▶ [EXERCISE INSTRUCTIONS] For the material below, return exactly the lines starting at the line containing "Оставайтесь на связи" and ending at the line containing "каких условиях не", both ends included, and no others.
——
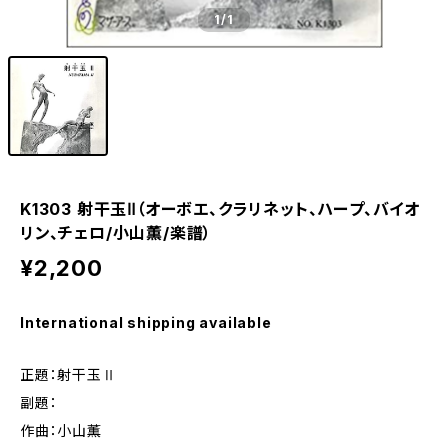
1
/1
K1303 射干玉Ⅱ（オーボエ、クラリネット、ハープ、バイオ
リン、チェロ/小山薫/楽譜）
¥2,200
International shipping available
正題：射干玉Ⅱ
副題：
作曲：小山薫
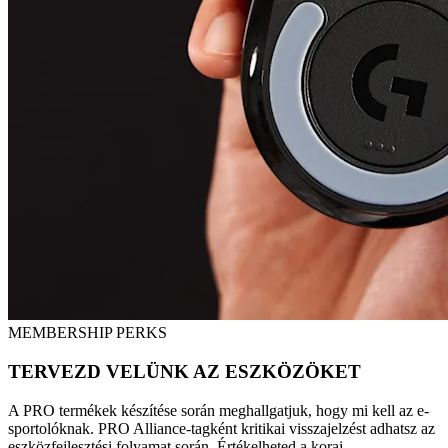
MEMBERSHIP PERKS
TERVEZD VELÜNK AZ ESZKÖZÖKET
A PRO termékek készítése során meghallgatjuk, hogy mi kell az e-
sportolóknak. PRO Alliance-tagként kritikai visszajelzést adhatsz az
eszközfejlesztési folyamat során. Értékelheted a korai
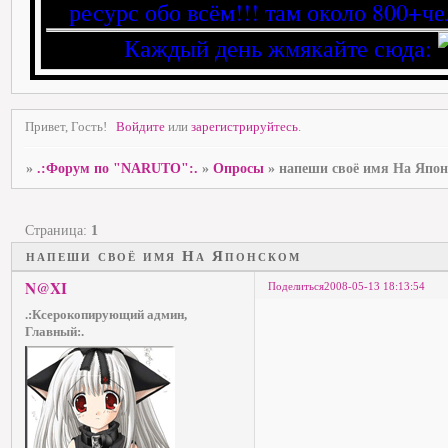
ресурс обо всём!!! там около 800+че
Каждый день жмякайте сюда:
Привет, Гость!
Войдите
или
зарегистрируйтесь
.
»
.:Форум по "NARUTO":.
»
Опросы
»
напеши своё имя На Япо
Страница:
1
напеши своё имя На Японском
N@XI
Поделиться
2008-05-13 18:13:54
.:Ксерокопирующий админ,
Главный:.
——
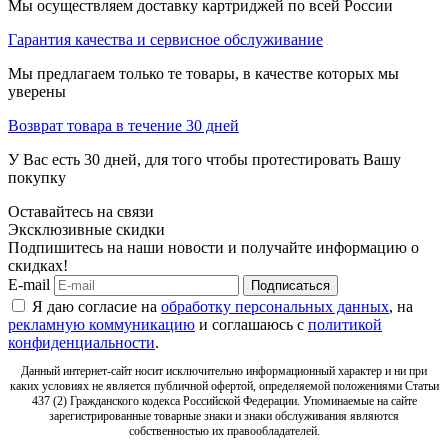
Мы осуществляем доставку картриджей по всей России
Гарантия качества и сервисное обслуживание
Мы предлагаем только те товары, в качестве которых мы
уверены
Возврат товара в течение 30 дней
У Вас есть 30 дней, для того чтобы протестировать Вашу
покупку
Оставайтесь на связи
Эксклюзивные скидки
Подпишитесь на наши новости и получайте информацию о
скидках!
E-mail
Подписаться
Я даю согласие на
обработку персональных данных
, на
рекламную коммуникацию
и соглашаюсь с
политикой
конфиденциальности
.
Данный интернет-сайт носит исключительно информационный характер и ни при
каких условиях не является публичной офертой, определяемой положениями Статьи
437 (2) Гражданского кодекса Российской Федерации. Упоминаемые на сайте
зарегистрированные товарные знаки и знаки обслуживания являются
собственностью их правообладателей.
——
▶ [SOLUTION TO THE EXERCISE]
Оставайтесь на связи
Эксклюзивные скидки
Подпишитесь на наши новости и получайте информацию о
скидках!
E-mail
Подписаться
Я даю согласие на
обработку персональных данных
, на
рекламную коммуникацию
и соглашаюсь с
политикой
конфиденциальности
.
Данный интернет-сайт носит исключительно информационный характер и ни при
каких условиях не является публичной офертой, определяемой положениями Статьи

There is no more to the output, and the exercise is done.